I have to say the fuel injectors are the only thing left on my list of big maintenance jobs that I haven't yet done since buying the car so if in getting them rebuilt sorts the issue I would be happy.

In terms of the turbo I have run a homemade catch can for some time and having recently pulled the outlet pipe off for inspection the vapour is oil free at least at idle and under no load throttle. There is some end play on the turbo intake side when cold but I keep forgetting to check when warm as from what I gather it is better to check this when warm due to the expansion of the metal. It would be worth mentioning that this turbo is not an original it's an exchange unit from a very highly respected company, however from what you said about it being rare for a D24 turbo to fail, it might be worth changing it back to an original unit. I have had very bad experience with cheap turbos in the past so my suspicion keeps leading me back to it (despite costing over £300 for the exchange unit).

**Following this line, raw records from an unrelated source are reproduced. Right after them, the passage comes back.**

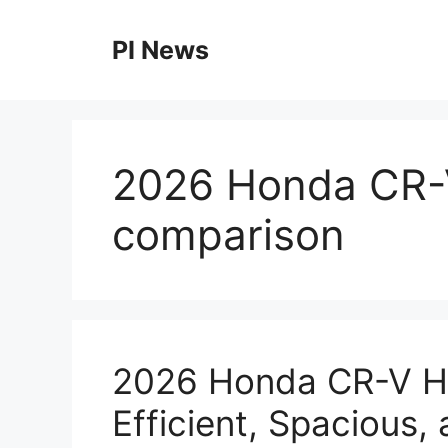
Skip
to
PI News
content
2026 Honda CR-V
comparison
2026 Honda CR-V Hy
Efficient, Spacious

Following this trail of thought the one I sent off to get exchanged that was passing oil when I got the car was also not an original but was a remanufactured Garrett unit.

In regards to an internal issue, one of my recent maintenance tasks was the valve shims and almost all the intake side had no clearance before I changed the shims so perhaps this could have had an effect on the valve stem seals?

Finally I have no EGR on this engine as it is an early type with mechanical lifters and such.

I hope this gives you a bit more information and I will try removing the exhaust for evidence of oil on that side of the turbo.
For interest here's the company I used for the exchange unit: http://www.universal-turbos.com/
And I've attached some pictures one is the turbo I took off the car (red tag) the other is the exchange unit.